Speaker
Description
A mean-field and interaction in the particle-hole (p-h) channel are the input quantities for any RPA-based approach to describing Gamow-Teller Resonance and its overtone – Isovector Giant Spin-Monopole Resonance in the $\beta^{(−)}$ -channel (GTR and IVGSMR$^{(−)})$ , respectively). The recent example of such an approach is given in Ref. [1], where main properties of mentioned resonances in $^{208}$Bi are described within the continuum-RPA-based semimicroscopic p-h dispersive optical model. A realistic partially self-consistent phenomenological mean field and Landau-Migdal p-h interaction have been used in this study.
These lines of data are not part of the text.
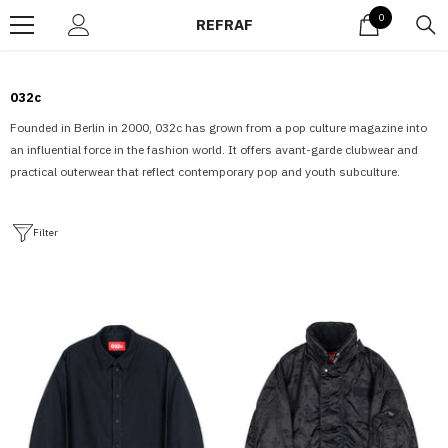
Skip to content
0
0
REFRAF
items
032c
Founded in Berlin in 2000, 032c has grown from a pop culture magazine into
an influential force in the fashion world. It offers avant-garde clubwear and
practical outerwear that reflect contemporary pop and youth subculture.
Filter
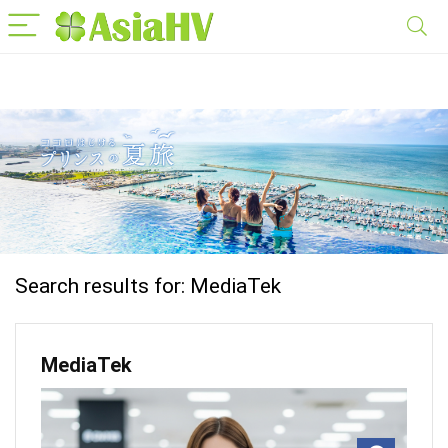
Search results for:
MediaTek
MediaTek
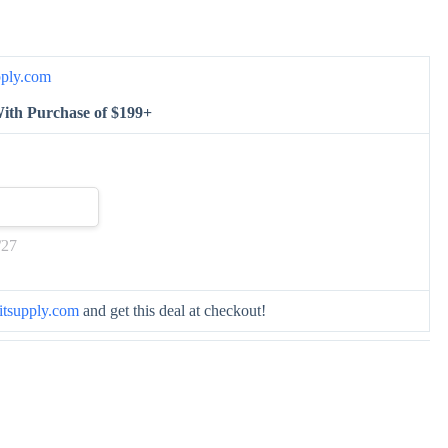
pply.com
ith Purchase of $199+
/27
itsupply.com
and get this deal at checkout!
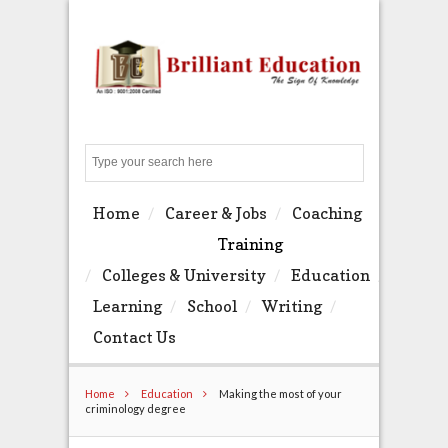
Search
Home
Career & Jobs
Coaching
Training
Colleges & University
Education
Learning
School
Writing
Contact Us
Home
Education
Making the most of your
criminology degree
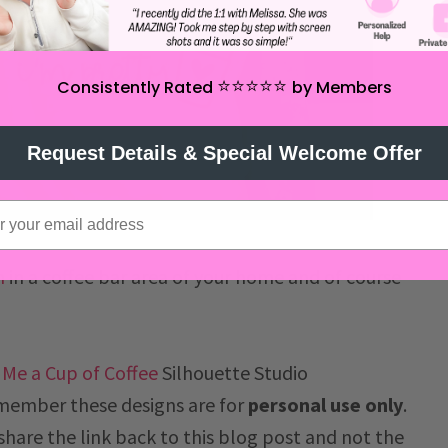
⭐️⭐️⭐️⭐️⭐️
Consistently Rated
by Members
Request Details & Special Welcome Offer
n
in a coffee bar area of your home and of course
 Me a Cup of Coffee
Silhouette Studio
member these designs are for
personal use only
.
 share the link back to this blog post and not the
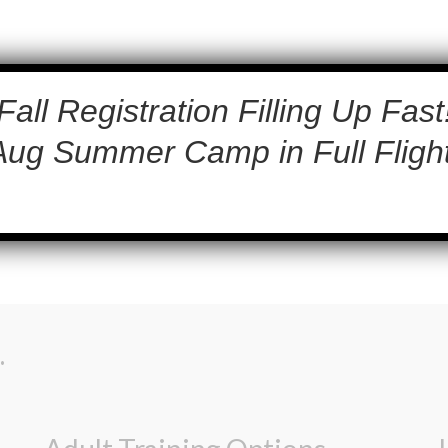
Fall Registration Filling Up Fast
Aug Summer Camp in Full Flight
.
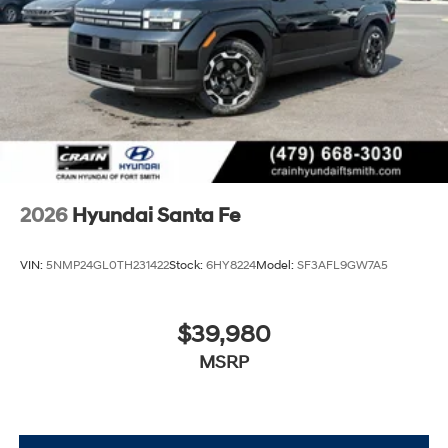
2026
Hyundai Santa Fe
VIN:
5NMP24GL0TH231422
Stock:
6HY8224
Model:
SF3AFL9GW7A5
$39,980
MSRP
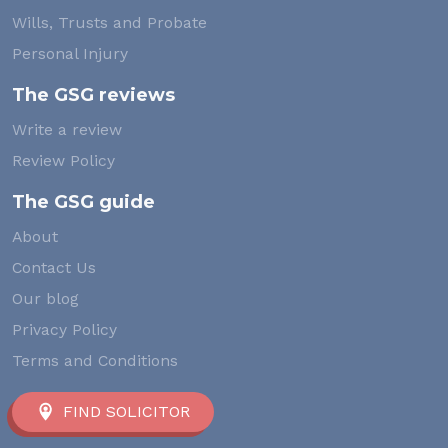
Wills, Trusts and Probate
Personal Injury
The GSG reviews
Write a review
Review Policy
The GSG guide
About
Contact Us
Our blog
Privacy Policy
Terms and Conditions
FIND SOLICITOR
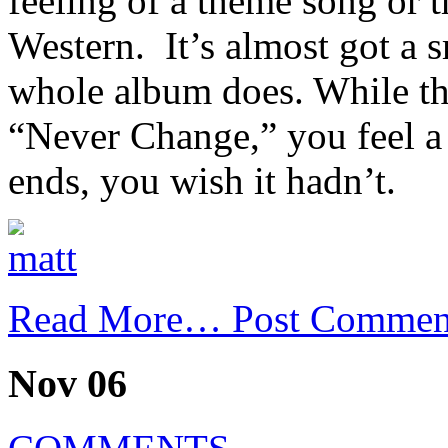
feeling of a theme song or t
Western. It’s almost got a 
whole album does. While th
“Never Change,” you feel a 
ends, you wish it hadn’t.
Read More…
Post Commen
Nov 06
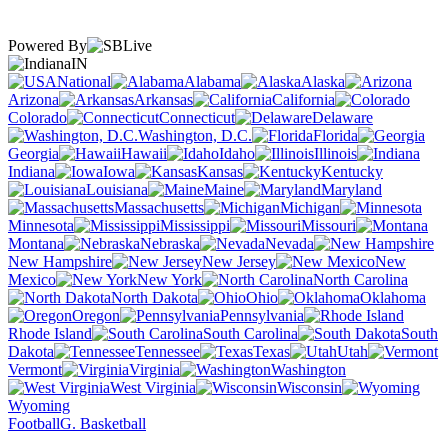
Powered By
IN
National
Alabama
Alaska
Arizona
Arkansas
California
Colorado
Connecticut
Delaware
Washington, D.C.
Florida
Georgia
Hawaii
Idaho
Illinois
Indiana
Iowa
Kansas
Kentucky
Louisiana
Maine
Maryland
Massachusetts
Michigan
Minnesota
Mississippi
Missouri
Montana
Nebraska
Nevada
New Hampshire
New Jersey
New
Mexico
New York
North Carolina
North Dakota
Ohio
Oklahoma
Oregon
Pennsylvania
Rhode Island
South Carolina
South
Dakota
Tennessee
Texas
Utah
Vermont
Virginia
Washington
West Virginia
Wisconsin
Wyoming
Football
G. Basketball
Provided that dimensionless strength $g'$ of the spin-isospin part of the mentioned interaction is adjusted to reproduce in calculations of the GT strength function the observable GTR energy, the calculated IVGSMR$^{(−)})$ energy is found to be less (on about 3 MeV) than respective experimental value. In the present study, we attempt to resolve this puzzle by taking into account tensor forces, which lead to mixing $1^+$ spin-monopole and spin-quadrupole excitations. In applying to describing GT strength distribution, tensor forces have been considered in Ref. [2]. Mentioned mixing takes place due to both the spin-orbit term in a mean field (so-called nonsymmetric or non-diagonal approximation in RPA-based approaches employing central forces [3]) and non-central (tensor) forces. Using the mentioned
continuum-RPA-based analysis of Ref. [1] as a starting point, we resolved the above-described puzzle related to evaluation of the IVGSMR$^{(−)})$ energy by taking tensor forces into account. As expected, the strength parameter of the spin-isospin part of non-central forces $g_T'$ is found to be less than the Landau-Migdal parameter $g'$.
This work was partially supported by the Russian Foundation of Basic Research (grant No. 19-02-00660).
- G.V. Kolomiytsev, M.G. Urin, Yad. Fiz. 83, 119 (2020).
- A.P. Severyukhin and H. Sagawa, Prog. Theor. Exp. Phys. 103D03 (2013).
- M.G. Urin, “Relaxation of nuclear excitations”. Moscow, Energoatomizdat, 1991 (in Russian).